* [The problem]:
Repeat the lines of the data exactly and exclude any picture among them.
*** Input Section Begins ***
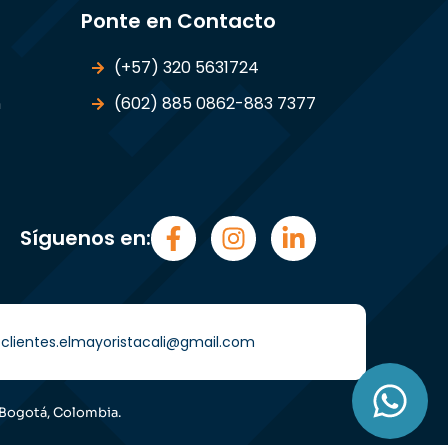
Ponte en Contacto
(+57) 320 5631724
n
(602) 885 0862-883 7377
Síguenos en:
i) clientes.elmayoristacali@gmail.com
 Bogotá, Colombia.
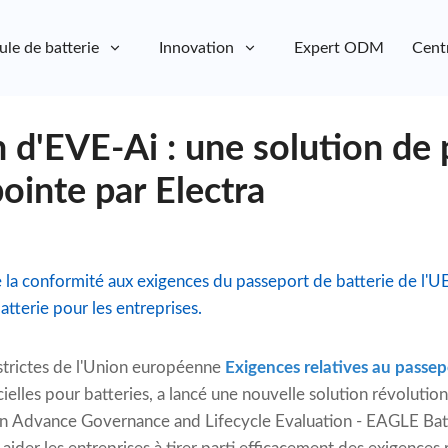
ule de batterie
Innovation
Expert ODM
Cent
 d'EVE-Ai : une solution de
pointe par Electra
e la conformité aux exigences du passeport de batterie de l'UE
tterie pour les entreprises.
strictes de l'Union européenne
Exigences relatives au passepo
cielles pour batteries, a lancé une nouvelle solution révoluti
an Advance Governance and Lifecycle Evaluation - EAGLE Batt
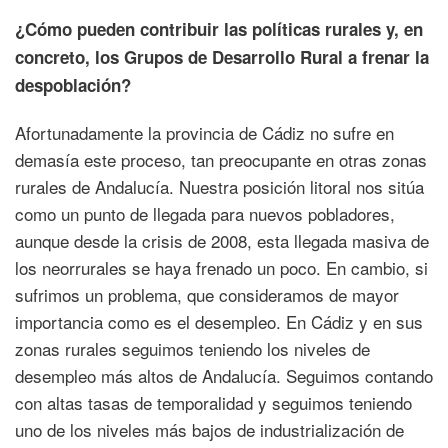
¿Cómo pueden contribuir las políticas rurales y, en
concreto, los Grupos de Desarrollo Rural a frenar la
despoblación?
Afortunadamente la provincia de Cádiz no sufre en
demasía este proceso, tan preocupante en otras zonas
rurales de Andalucía. Nuestra posición litoral nos sitúa
como un punto de llegada para nuevos pobladores,
aunque desde la crisis de 2008, esta llegada masiva de
los neorrurales se haya frenado un poco. En cambio, si
sufrimos un problema, que consideramos de mayor
importancia como es el desempleo. En Cádiz y en sus
zonas rurales seguimos teniendo los niveles de
desempleo más altos de Andalucía. Seguimos contando
con altas tasas de temporalidad y seguimos teniendo
uno de los niveles más bajos de industrialización de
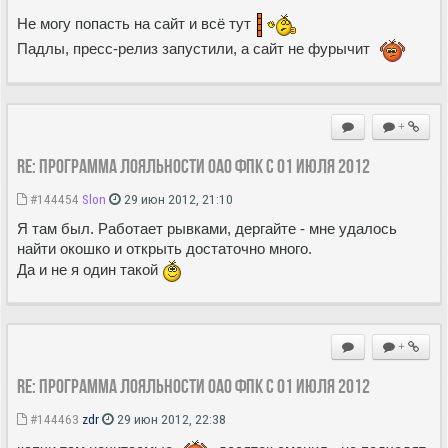
Не могу попасть на сайт и всё тут
Падлы, пресс-релиз запустили, а сайт не фурычит
+
Re: Программа лояльности ОАО ФПК с 01 июля 2012
#144454
Slon
29 июн 2012, 21:10
Я там был. Работает рывками, дергайте - мне удалось
найти окошко и открыть достаточно много.
Да и не я один такой
+
Re: Программа лояльности ОАО ФПК с 01 июля 2012
#144463
zdr
29 июн 2012, 22:38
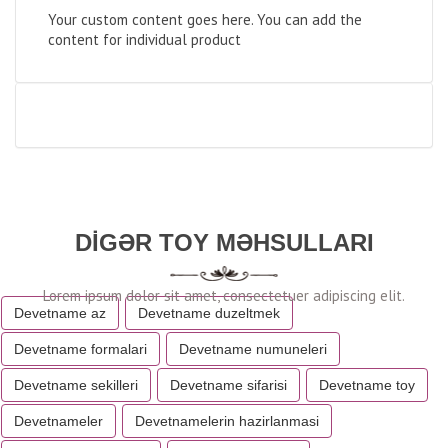
Your custom content goes here. You can add the
content for individual product
DIGƏR TOY MƏHSULLARI
Devetname az
Devetname duzeltmek
Devetname formalari
Devetname numuneleri
Devetname sekilleri
Devetname sifarisi
Devetname toy
Devetnameler
Devetnamelerin hazirlanmasi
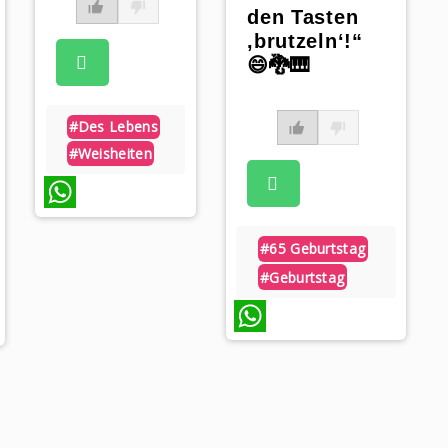
den Tasten
‚brutzeln‘!“
😄🐉🎹
#des Lebens
#weisheiten
WhatsApp
#65 Geburtstag
#geburtstag
WhatsApp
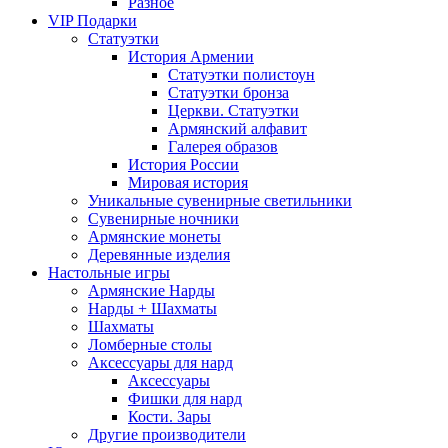
Разное
VIP Подарки
Статуэтки
История Армении
Статуэтки полистоун
Статуэтки бронза
Церкви. Статуэтки
Армянский алфавит
Галерея образов
История России
Мировая история
Уникальные сувенирные светильники
Сувенирные ночники
Армянские монеты
Деревянные изделия
Настольные игры
Армянские Нарды
Нарды + Шахматы
Шахматы
Ломберные столы
Аксессуары для нард
Аксессуары
Фишки для нард
Кости. Зары
Другие производители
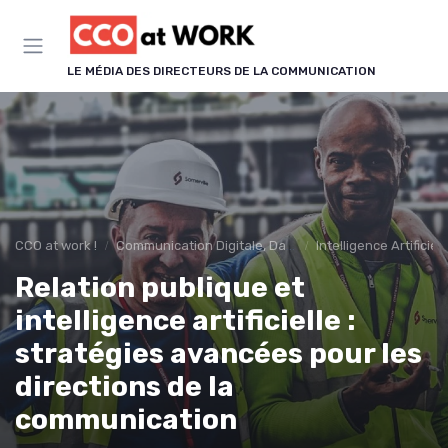
Panneau de gestion des cookies
LE MÉDIA DES DIRECTEURS DE LA COMMUNICATION
CCO at work !
Communication Digitale, Data & IA
Intelligence Artifici
Relation publique et
intelligence artificielle :
stratégies avancées pour les
directions de la
communication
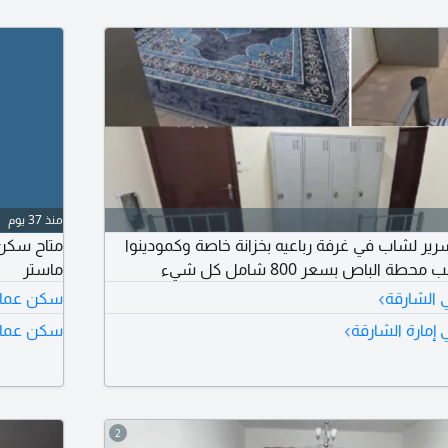
منذ 37 يوم
رير لشاب في غرفة رباعيه بخزانة خاصة وكمودينوا
متاح سكن 
 الباص بسعر 800 شامل كل شيء
ماستر
›
 الشارقة
سكن عمال 
›
إمارة الشارقة
سكن عمال 
2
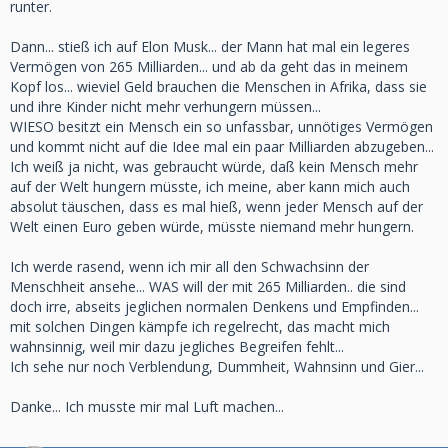
runter.
Dann... stieß ich auf Elon Musk... der Mann hat mal ein legeres
Vermögen von 265 Milliarden... und ab da geht das in meinem
Kopf los... wieviel Geld brauchen die Menschen in Afrika, dass sie
und ihre Kinder nicht mehr verhungern müssen...
WIESO besitzt ein Mensch ein so unfassbar, unnötiges Vermögen
und kommt nicht auf die Idee mal ein paar Milliarden abzugeben...
Ich weiß ja nicht, was gebraucht würde, daß kein Mensch mehr
auf der Welt hungern müsste, ich meine, aber kann mich auch
absolut täuschen, dass es mal hieß, wenn jeder Mensch auf der
Welt einen Euro geben würde, müsste niemand mehr hungern.
Ich werde rasend, wenn ich mir all den Schwachsinn der
Menschheit ansehe... WAS will der mit 265 Milliarden.. die sind
doch irre, abseits jeglichen normalen Denkens und Empfinden...
mit solchen Dingen kämpfe ich regelrecht, das macht mich
wahnsinnig, weil mir dazu jegliches Begreifen fehlt...
Ich sehe nur noch Verblendung, Dummheit, Wahnsinn und Gier...
Danke... Ich musste mir mal Luft machen...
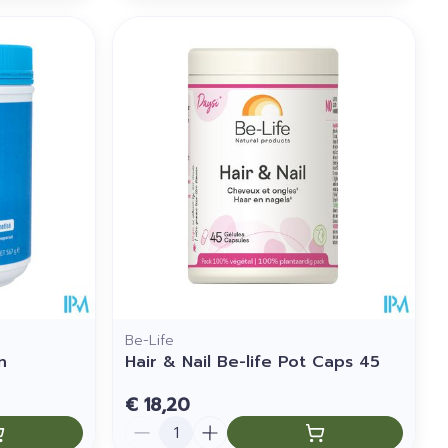
Be-Life
n
Hair & Nail Be-life Pot Caps 45
€ 18,20
Aantal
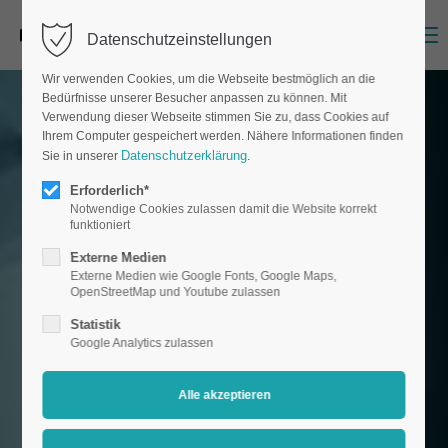
Menu
Datenschutzeinstellungen
Wir verwenden Cookies, um die Webseite bestmöglich an die
Bedürfnisse unserer Besucher anpassen zu können. Mit
Verwendung dieser Webseite stimmen Sie zu, dass Cookies auf
Ihrem Computer gespeichert werden. Nähere Informationen finden
Datenschutzerklärung
Sie in unserer
.
Erforderlich*
Notwendige Cookies zulassen damit die Website korrekt
funktioniert
Externe Medien
Externe Medien wie Google Fonts, Google Maps,
OpenStreetMap und Youtube zulassen
Statistik
Google Analytics zulassen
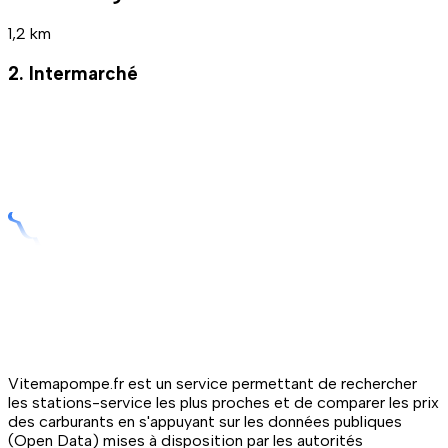
1,2 km
2. Intermarché
Vitemapompe.fr est un service permettant de rechercher
les stations-service les plus proches et de comparer les prix
des carburants en s'appuyant sur les données publiques
(Open Data) mises à disposition par les autorités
*** Input Section Ends ***
* [Solution]:
Ponte en Contacto
(+57) 320 5631724
n
(602) 885 0862-883 7377
Síguenos en:
i) clientes.elmayoristacali@gmail.com
 Bogotá, Colombia.
ule de batterie
Innovation
Expert ODM
Cent
 d'EVE-Ai : une solution de
pointe par Electra
e la conformité aux exigences du passeport de batterie de l'UE
tterie pour les entreprises.
strictes de l'Union européenne
Exigences relatives au passepo
cielles pour batteries, a lancé une nouvelle solution révoluti
an Advance Governance and Lifecycle Evaluation - EAGLE Batt
¿Cómo pueden contribuir las políticas rurales y, en
concreto, los Grupos de Desarrollo Rural a frenar la
despoblación?
Afortunadamente la provincia de Cádiz no sufre en
demasía este proceso, tan preocupante en otras zonas
rurales de Andalucía. Nuestra posición litoral nos sitúa
como un punto de llegada para nuevos pobladores,
aunque desde la crisis de 2008, esta llegada masiva de
los neorrurales se haya frenado un poco. En cambio, si
sufrimos un problema, que consideramos de mayor
importancia como es el desempleo. En Cádiz y en sus
zonas rurales seguimos teniendo los niveles de
desempleo más altos de Andalucía. Seguimos contando
con altas tasas de temporalidad y seguimos teniendo
uno de los niveles más bajos de industrialización de
Не могу попасть на сайт и всё тут
Падлы, пресс-релиз запустили, а сайт не фурычит
+
Re: Программа лояльности ОАО ФПК с 01 июля 2012
#144454
Slon
29 июн 2012, 21:10
Я там был. Работает рывками, дергайте - мне удалось
найти окошко и открыть достаточно много.
Да и не я один такой
+
Re: Программа лояльности ОАО ФПК с 01 июля 2012
#144463
zdr
29 июн 2012, 22:38
Your custom content goes here. You can add the
content for individual product
DIGƏR TOY MƏHSULLARI
Devetname az
Devetname duzeltmek
Devetname formalari
Devetname numuneleri
Devetname sekilleri
Devetname sifarisi
Devetname toy
Devetnameler
Devetnamelerin hazirlanmasi
den Tasten
‚brutzeln‘!“
😄🐉🎹
#des Lebens
#weisheiten
WhatsApp
#65 Geburtstag
#geburtstag
WhatsApp
Разное
VIP Подарки
Статуэтки
История Армении
Статуэтки полистоун
Статуэтки бронза
Церкви. Статуэтки
Армянский алфавит
Галерея образов
История России
Мировая история
Уникальные сувенирные светильники
Сувенирные ночники
Армянские монеты
Деревянные изделия
Настольные игры
Армянские Нарды
Нарды + Шахматы
Шахматы
Ломберные столы
Аксессуары для нард
Аксессуары
Фишки для нард
Кости. Зары
Другие производители
Panneau de gestion des cookies
LE MÉDIA DES DIRECTEURS DE LA COMMUNICATION
CCO at work !
Communication Digitale, Data & IA
Intelligence Artifici
Relation publique et
intelligence artificielle :
stratégies avancées pour les
directions de la
communication
منذ 37 يوم
رير لشاب في غرفة رباعيه بخزانة خاصة وكمودينوا
متاح سكن 
 الباص بسعر 800 شامل كل شيء
ماستر
›
 الشارقة
سكن عمال 
›
إمارة الشارقة
سكن عمال 
2
runter.
Dann... stieß ich auf Elon Musk... der Mann hat mal ein legeres
Vermögen von 265 Milliarden... und ab da geht das in meinem
Kopf los... wieviel Geld brauchen die Menschen in Afrika, dass sie
und ihre Kinder nicht mehr verhungern müssen...
WIESO besitzt ein Mensch ein so unfassbar, unnötiges Vermögen
und kommt nicht auf die Idee mal ein paar Milliarden abzugeben...
Ich weiß ja nicht, was gebraucht würde, daß kein Mensch mehr
auf der Welt hungern müsste, ich meine, aber kann mich auch
absolut täuschen, dass es mal hieß, wenn jeder Mensch auf der
Welt einen Euro geben würde, müsste niemand mehr hungern.
Ich werde rasend, wenn ich mir all den Schwachsinn der
Menschheit ansehe... WAS will der mit 265 Milliarden.. die sind
doch irre, abseits jeglichen normalen Denkens und Empfinden...
mit solchen Dingen kämpfe ich regelrecht, das macht mich
wahnsinnig, weil mir dazu jegliches Begreifen fehlt...
Ich sehe nur noch Verblendung, Dummheit, Wahnsinn und Gier...
Danke... Ich musste mir mal Luft machen...
Be-Life
n
Hair & Nail Be-life Pot Caps 45
€ 18,20
Aantal
Menu
Datenschutzeinstellungen
Wir verwenden Cookies, um die Webseite bestmöglich an die
Bedürfnisse unserer Besucher anpassen zu können. Mit
Verwendung dieser Webseite stimmen Sie zu, dass Cookies auf
Ihrem Computer gespeichert werden. Nähere Informationen finden
Datenschutzerklärung
Sie in unserer
.
Erforderlich*
Notwendige Cookies zulassen damit die Website korrekt
funktioniert
Externe Medien
Externe Medien wie Google Fonts, Google Maps,
OpenStreetMap und Youtube zulassen
Statistik
Google Analytics zulassen
1,2 km
2. Intermarché
Vitemapompe.fr est un service permettant de rechercher
les stations-service les plus proches et de comparer les prix
des carburants en s'appuyant sur les données publiques
(Open Data) mises à disposition par les autorités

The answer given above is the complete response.